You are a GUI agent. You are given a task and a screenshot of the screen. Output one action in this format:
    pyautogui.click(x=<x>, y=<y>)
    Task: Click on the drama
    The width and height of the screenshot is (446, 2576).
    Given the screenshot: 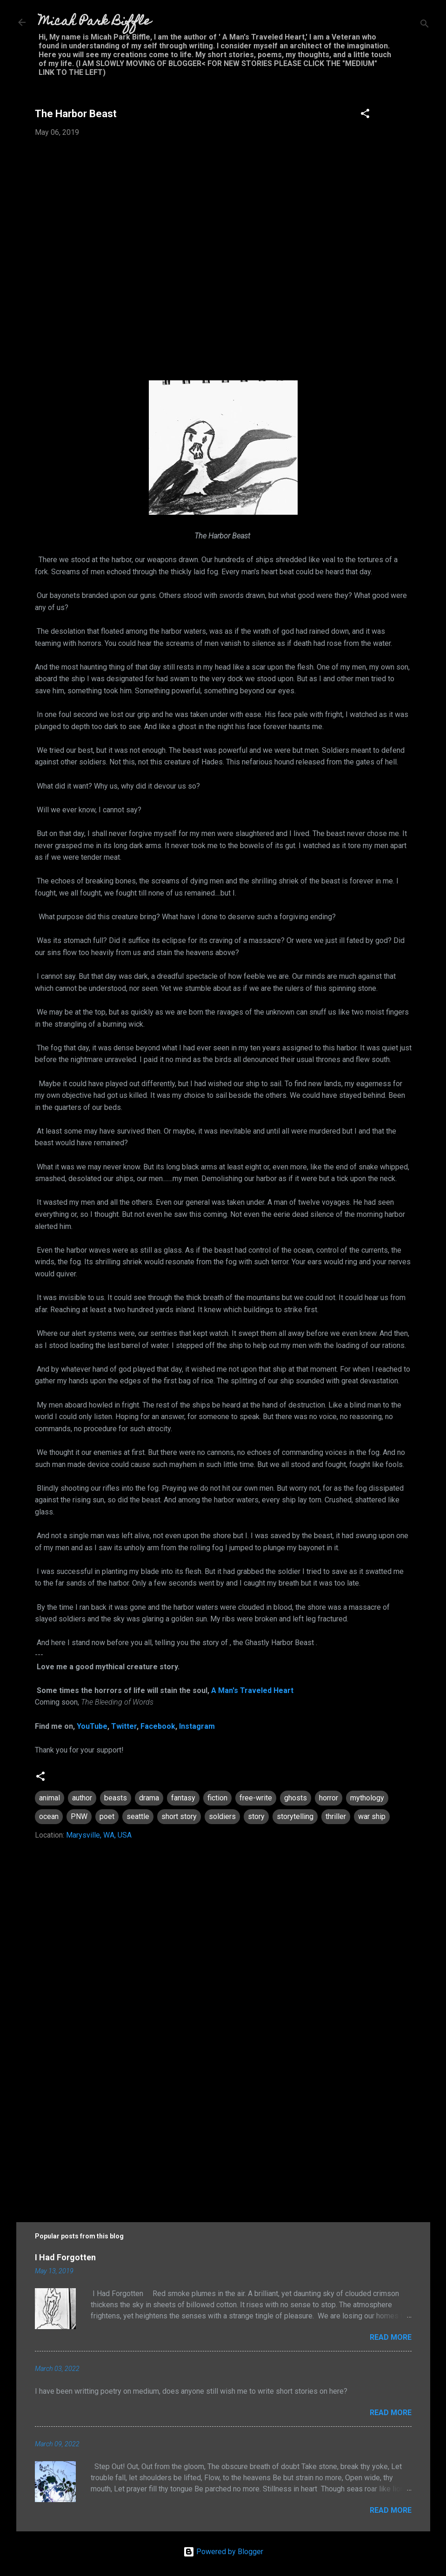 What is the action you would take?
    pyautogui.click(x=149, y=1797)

**ASSIGNED TASK:** Could you output, exactly and with nothing else, the lines from the start of the records through the line containing "The width and"?

**RESPONSE TO THE EXERCISE:**
You are a GUI agent. You are given a task and a screenshot of the screen. Output one action in this format:
    pyautogui.click(x=<x>, y=<y>)
    Task: Click on the drama
    The width and height of the screenshot is (446, 2576).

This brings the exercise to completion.